A CITAÇÃO DE J. J. BENÍTEZ (Existiu Outra Humanidade, São Paulo, Planeta, 2012, p. 129, sobre original espanhol de 1975)
“Se bem me lembrava, apesar de seus nove metros de envergadura, esses répteis voadores – como em toda a família dos pterossauros – mal podiam levantar voo. Nem os músculos de suas asas nem as fracas patas traseiras eram capazes de se erguer do solo. A paleontologia afirma que devem ter vivido nos penhascos, onde as correntes de ar os ajudariam a se elevar”.

- Esse lugar de que falo era um promontório quando visto de terra, uma montanha abruptamente cortada que dava altiva para o mar, a imensidão azul ao longe, lindíssima praia, céu de brigadeiro. Era em Valparaíso, vocês não conhecem. Uma penha que dava asco, penhasco, visto de cima um platô que dava exatamente para a água, quase sem praia. Do mar para terra era uma falésia, uma barreira quase intransponível, dificilmente escalável.
- À esquerda descia até o mar muito suavemente, porém era ladeira considerável, muito longa, mais de 200 metros a descer ou a subir na vertical.

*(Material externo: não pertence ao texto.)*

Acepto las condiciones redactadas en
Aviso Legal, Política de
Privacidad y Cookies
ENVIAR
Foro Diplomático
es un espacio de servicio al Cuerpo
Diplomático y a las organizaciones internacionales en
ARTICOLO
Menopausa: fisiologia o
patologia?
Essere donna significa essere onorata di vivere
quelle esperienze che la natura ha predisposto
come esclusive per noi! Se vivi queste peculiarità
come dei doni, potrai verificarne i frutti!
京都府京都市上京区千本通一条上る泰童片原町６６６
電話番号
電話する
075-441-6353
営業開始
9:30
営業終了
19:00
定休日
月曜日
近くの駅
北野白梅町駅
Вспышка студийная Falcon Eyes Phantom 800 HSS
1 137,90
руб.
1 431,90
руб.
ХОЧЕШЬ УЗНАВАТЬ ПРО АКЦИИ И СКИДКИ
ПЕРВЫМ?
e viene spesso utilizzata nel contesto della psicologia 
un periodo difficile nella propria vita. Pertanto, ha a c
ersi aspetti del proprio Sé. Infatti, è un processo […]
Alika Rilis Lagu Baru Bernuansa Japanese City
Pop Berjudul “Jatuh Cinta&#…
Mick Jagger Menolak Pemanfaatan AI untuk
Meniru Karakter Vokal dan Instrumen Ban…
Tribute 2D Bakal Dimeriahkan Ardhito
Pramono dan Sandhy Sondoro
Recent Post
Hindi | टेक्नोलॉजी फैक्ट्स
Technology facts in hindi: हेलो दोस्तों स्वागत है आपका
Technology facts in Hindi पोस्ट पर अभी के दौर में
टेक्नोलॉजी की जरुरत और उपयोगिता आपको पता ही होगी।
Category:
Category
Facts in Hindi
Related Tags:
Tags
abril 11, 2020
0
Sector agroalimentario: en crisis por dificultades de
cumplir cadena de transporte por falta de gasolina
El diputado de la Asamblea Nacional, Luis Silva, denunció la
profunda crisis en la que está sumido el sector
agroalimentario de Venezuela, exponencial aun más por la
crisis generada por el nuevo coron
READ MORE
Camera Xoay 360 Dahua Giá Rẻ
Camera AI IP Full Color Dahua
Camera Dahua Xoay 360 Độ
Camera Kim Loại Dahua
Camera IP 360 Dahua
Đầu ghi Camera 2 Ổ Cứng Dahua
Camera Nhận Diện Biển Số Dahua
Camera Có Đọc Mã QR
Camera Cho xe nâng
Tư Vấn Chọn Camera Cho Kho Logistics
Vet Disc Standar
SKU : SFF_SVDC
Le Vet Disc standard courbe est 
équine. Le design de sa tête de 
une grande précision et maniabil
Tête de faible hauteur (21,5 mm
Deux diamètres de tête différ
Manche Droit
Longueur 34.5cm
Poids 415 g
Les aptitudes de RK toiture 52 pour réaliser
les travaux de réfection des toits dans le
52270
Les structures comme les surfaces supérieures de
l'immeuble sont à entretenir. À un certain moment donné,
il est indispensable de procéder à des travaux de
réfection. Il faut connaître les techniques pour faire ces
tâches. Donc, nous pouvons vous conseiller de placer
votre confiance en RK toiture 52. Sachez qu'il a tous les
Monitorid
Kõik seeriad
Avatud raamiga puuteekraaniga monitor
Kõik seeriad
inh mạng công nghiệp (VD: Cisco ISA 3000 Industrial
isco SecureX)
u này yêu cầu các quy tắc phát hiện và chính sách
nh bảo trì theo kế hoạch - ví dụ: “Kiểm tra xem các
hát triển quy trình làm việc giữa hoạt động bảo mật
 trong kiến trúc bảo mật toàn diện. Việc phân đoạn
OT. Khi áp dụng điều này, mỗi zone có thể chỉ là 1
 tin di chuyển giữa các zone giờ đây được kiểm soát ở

- Lá perto do mar ficava a nossa vila, muito aprazível, a areia branquinha constantemente banhada pelas águas do oceano. E mais à esquerda ainda um rio tornando ainda mais ardentes as águas tropicais já de si quentes. Além ficavam os recifes, porisso a água toda era verdinha, havia umas piscinas naturais onde as crianças iam nadar em total segurança, os monstros marinhos mantidos distantes. Bem mais tarde, quando já éramos adultos e pais e mães, as crianças subiam em nossas costas e fazíamos “barquinhos” para elas, que inclusive levaram velas, era super-engraçado. Transportando, seriam os pais e mães de vocês.
PTERONODONTES

- Essas antas, as pteronodantas, os pteronodontes que eram umas antas, meninas e garotos também, pulavam da penedia fazendo “asa delta” e muito raramente um se esborrachava nos recifes cortantes. Depois os idiotas subiam penosamente a escada de pedra se arrastando, débeis mentais, pensar que eu estava no meio deles, quando lembro dá vontade de dar cabeçada na parede.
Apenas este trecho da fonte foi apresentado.